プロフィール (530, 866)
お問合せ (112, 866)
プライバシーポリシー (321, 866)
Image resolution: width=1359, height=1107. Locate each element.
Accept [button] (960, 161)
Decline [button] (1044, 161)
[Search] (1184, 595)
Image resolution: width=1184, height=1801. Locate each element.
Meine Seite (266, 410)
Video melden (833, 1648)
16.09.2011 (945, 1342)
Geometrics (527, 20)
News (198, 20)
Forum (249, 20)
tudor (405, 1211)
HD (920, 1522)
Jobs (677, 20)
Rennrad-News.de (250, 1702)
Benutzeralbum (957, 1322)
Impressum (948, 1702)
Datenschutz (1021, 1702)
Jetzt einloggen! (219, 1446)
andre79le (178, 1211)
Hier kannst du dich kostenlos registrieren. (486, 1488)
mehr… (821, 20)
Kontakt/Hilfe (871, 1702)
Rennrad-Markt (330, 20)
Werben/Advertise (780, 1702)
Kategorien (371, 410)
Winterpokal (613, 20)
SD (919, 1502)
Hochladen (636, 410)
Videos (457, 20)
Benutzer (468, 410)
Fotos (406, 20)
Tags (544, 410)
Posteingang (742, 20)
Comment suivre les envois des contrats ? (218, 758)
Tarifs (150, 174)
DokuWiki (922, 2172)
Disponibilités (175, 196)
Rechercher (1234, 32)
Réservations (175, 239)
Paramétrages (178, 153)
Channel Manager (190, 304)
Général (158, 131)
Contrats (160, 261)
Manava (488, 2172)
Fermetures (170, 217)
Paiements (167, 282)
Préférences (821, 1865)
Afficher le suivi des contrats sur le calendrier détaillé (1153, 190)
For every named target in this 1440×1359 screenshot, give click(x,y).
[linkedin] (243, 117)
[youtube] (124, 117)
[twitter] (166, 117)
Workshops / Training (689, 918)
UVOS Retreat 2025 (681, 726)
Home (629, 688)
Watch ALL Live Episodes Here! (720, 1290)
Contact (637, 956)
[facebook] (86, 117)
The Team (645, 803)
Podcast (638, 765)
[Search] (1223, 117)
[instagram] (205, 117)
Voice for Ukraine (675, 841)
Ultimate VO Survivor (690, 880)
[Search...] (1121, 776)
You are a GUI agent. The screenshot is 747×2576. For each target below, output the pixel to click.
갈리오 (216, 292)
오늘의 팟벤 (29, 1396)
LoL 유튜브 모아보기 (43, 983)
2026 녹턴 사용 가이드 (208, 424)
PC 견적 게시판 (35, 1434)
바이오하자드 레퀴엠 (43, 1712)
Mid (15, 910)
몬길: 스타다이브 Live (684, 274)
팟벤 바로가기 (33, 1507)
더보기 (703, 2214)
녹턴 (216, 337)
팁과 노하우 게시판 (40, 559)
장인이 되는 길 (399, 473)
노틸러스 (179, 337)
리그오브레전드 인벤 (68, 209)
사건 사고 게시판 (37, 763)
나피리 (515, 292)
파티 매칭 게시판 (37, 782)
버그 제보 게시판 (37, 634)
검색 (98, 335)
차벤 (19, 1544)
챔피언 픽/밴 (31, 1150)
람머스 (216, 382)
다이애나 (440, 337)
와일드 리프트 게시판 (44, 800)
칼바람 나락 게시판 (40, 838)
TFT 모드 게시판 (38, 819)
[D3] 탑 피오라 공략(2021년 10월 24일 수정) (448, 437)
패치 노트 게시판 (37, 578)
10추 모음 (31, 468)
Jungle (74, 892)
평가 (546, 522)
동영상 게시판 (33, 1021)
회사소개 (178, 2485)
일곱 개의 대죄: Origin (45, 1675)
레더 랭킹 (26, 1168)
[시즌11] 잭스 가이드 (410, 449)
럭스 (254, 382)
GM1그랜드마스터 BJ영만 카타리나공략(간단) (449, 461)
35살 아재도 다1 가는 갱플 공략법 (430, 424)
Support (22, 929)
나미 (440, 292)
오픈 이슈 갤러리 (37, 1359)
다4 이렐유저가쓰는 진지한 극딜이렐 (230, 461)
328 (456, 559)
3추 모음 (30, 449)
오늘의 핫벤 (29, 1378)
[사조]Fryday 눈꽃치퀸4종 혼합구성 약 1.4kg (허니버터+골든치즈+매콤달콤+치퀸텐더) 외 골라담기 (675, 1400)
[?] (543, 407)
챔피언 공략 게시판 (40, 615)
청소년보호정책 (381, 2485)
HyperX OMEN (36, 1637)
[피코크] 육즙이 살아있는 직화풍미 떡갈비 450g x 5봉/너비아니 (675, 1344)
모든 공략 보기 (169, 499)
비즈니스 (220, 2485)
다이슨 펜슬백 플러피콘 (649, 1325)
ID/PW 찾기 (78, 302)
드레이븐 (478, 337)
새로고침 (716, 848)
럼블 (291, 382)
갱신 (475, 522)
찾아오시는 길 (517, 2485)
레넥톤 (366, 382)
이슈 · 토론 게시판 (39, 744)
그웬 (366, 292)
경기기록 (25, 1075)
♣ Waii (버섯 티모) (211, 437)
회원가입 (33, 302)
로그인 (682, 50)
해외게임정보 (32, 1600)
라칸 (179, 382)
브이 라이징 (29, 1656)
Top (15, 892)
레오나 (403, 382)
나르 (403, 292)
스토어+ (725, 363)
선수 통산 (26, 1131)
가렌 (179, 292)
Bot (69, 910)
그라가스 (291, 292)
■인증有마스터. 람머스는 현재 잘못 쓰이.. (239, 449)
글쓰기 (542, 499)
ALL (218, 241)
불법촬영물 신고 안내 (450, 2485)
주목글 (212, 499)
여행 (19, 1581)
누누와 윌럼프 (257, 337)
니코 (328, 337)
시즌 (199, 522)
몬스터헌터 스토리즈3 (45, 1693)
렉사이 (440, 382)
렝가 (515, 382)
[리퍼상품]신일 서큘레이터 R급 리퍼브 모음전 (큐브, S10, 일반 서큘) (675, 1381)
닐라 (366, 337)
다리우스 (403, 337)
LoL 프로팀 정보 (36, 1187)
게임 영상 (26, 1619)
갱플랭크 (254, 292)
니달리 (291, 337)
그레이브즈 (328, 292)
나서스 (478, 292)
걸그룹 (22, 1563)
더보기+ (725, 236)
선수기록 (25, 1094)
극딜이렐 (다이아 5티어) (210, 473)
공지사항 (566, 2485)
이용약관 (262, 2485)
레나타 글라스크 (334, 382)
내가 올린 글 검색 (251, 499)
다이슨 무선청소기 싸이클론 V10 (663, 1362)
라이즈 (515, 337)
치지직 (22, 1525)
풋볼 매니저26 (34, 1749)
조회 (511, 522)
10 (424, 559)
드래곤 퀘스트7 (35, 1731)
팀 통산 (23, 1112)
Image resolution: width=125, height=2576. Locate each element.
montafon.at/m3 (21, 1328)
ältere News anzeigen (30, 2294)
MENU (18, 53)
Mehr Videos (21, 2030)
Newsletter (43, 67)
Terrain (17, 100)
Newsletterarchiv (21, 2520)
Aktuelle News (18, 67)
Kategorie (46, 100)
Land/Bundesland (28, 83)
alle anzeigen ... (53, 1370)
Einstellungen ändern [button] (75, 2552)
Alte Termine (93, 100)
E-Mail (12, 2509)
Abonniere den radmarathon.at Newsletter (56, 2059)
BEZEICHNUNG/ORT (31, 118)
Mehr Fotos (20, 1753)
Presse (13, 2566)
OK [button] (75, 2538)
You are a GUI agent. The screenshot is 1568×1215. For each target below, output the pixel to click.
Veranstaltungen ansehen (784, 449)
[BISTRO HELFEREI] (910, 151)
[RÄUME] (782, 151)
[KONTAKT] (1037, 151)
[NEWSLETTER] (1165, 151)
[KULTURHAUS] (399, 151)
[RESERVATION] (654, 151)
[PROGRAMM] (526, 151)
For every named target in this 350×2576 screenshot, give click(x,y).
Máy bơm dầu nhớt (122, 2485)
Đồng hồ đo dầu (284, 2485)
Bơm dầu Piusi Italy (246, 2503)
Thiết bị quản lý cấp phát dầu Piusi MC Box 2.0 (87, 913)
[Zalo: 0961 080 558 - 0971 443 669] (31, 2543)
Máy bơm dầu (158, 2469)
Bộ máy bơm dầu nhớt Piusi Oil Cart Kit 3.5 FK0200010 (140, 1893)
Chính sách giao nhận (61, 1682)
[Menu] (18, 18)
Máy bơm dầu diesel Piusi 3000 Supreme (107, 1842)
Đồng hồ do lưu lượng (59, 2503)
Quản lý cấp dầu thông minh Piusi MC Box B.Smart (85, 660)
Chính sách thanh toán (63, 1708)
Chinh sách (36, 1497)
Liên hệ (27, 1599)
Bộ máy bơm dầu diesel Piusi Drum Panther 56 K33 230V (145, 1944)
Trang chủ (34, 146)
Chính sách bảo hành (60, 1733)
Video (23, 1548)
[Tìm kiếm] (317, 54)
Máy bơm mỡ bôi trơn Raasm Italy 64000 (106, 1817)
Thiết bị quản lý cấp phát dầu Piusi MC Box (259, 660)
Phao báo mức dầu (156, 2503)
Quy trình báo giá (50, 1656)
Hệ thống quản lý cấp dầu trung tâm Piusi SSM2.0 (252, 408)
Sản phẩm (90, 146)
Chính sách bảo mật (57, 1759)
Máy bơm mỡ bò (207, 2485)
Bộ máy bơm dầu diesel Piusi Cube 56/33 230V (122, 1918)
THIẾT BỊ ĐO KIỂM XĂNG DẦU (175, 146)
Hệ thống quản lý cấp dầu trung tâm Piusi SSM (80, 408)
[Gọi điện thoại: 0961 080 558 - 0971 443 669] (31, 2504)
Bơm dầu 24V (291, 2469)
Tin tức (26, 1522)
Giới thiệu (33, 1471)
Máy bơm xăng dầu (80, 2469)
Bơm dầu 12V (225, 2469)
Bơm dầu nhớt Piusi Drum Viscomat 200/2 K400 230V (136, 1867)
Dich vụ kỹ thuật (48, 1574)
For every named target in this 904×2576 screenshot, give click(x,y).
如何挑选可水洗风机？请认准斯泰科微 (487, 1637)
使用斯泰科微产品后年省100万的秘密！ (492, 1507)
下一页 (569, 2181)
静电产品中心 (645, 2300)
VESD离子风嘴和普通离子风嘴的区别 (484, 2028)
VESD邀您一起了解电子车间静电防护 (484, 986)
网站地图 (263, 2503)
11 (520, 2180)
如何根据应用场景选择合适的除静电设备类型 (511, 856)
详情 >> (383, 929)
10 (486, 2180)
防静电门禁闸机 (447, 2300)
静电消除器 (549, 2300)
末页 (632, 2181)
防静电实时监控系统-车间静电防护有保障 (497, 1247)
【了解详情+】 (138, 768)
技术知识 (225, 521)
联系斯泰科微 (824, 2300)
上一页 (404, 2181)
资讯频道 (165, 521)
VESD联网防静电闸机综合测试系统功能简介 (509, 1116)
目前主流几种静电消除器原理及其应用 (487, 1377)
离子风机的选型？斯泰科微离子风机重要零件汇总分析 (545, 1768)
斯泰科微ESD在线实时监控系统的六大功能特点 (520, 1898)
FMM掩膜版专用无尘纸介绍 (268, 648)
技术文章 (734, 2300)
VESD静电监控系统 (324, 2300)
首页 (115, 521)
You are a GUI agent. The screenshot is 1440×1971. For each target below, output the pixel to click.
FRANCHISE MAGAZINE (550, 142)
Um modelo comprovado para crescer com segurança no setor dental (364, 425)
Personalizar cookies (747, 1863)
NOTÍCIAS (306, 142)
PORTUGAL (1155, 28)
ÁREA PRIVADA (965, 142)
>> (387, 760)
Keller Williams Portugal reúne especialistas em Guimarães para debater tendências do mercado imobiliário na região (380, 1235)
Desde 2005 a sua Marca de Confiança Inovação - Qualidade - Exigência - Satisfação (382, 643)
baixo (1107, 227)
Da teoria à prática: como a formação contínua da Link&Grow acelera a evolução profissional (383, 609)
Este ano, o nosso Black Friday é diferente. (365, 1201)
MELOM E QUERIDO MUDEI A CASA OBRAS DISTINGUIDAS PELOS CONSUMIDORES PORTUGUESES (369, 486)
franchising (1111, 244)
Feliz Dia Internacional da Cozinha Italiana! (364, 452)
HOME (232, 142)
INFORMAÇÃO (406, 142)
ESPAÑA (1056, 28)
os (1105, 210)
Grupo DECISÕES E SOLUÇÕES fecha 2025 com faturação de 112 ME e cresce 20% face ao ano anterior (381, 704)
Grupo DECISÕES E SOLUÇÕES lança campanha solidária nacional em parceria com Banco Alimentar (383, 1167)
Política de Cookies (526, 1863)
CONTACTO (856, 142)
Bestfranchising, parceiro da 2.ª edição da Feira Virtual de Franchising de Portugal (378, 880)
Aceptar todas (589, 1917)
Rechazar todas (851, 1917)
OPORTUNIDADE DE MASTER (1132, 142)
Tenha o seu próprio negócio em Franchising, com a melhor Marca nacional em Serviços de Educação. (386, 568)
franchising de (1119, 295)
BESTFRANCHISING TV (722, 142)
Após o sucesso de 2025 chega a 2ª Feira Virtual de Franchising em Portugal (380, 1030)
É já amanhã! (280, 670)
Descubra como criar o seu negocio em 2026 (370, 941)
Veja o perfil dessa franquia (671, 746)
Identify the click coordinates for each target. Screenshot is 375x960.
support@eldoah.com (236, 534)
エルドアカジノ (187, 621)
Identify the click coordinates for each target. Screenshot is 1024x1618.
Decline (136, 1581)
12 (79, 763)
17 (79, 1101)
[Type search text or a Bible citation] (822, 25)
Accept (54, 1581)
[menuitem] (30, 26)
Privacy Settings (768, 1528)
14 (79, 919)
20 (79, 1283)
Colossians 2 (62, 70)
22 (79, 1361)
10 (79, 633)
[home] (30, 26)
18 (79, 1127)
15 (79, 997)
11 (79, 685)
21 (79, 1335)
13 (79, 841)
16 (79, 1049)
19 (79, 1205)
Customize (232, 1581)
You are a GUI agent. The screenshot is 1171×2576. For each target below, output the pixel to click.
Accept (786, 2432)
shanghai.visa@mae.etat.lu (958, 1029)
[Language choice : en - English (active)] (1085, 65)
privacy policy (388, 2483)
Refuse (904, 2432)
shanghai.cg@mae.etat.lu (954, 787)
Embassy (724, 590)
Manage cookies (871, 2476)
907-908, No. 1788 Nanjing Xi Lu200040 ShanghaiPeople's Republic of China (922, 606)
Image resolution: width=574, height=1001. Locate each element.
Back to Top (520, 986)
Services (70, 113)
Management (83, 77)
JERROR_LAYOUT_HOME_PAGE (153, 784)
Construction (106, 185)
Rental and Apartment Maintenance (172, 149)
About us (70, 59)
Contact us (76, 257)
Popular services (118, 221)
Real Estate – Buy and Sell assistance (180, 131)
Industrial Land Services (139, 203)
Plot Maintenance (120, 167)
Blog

→ PROBLEM STATEMENT
For this task, write out exactly the lines of the entries above, starting at the line with "[RESERVATION] (654, 151)" and ending at the line with "Chính sách thanh toán (63, 1708)", both included, and no others.

→ ANSWER TO THIS EXERCISE
[RESERVATION] (654, 151)
[PROGRAMM] (526, 151)
For every named target in this 350×2576 screenshot, give click(x,y).
Máy bơm dầu nhớt (122, 2485)
Đồng hồ đo dầu (284, 2485)
Bơm dầu Piusi Italy (246, 2503)
Thiết bị quản lý cấp phát dầu Piusi MC Box 2.0 (87, 913)
[Zalo: 0961 080 558 - 0971 443 669] (31, 2543)
Máy bơm dầu (158, 2469)
Bộ máy bơm dầu nhớt Piusi Oil Cart Kit 3.5 FK0200010 (140, 1893)
Chính sách giao nhận (61, 1682)
[Menu] (18, 18)
Máy bơm dầu diesel Piusi 3000 Supreme (107, 1842)
Đồng hồ do lưu lượng (59, 2503)
Quản lý cấp dầu thông minh Piusi MC Box B.Smart (85, 660)
Chính sách thanh toán (63, 1708)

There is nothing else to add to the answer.